■ REQUIREMENT
Quote word for word the lines starting at the line with "pyautogui.click(x=<x>, y=<y>)" and ending at the final line of the entries. Leave out any pictures.

☆ ☆ ☆ ☆

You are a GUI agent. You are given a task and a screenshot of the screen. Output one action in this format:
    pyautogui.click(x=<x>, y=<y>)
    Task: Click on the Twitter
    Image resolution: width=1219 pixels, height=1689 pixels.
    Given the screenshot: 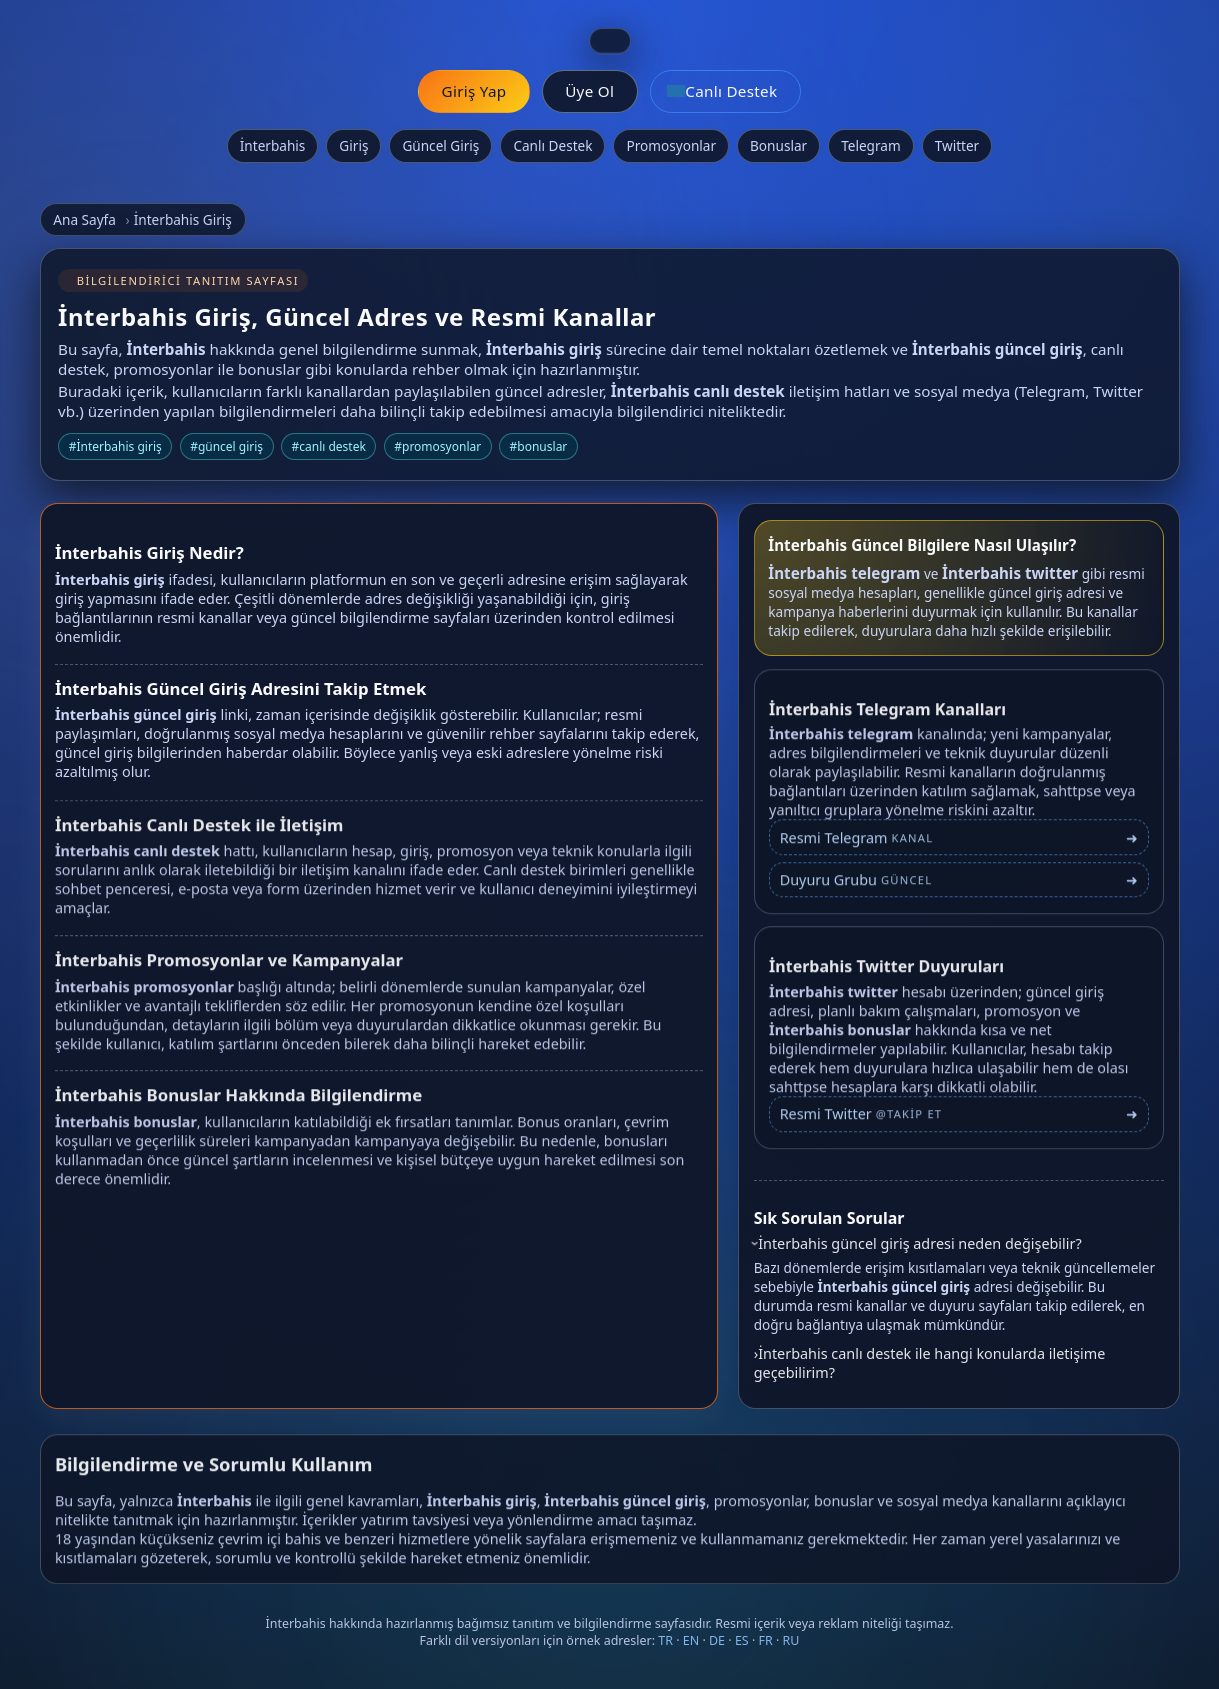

☆ ☆ ☆ ☆

■ ANSWER TO THIS TASK
    pyautogui.click(x=<x>, y=<y>)
    Task: Click on the Twitter
    Image resolution: width=1219 pixels, height=1689 pixels.
    Given the screenshot: 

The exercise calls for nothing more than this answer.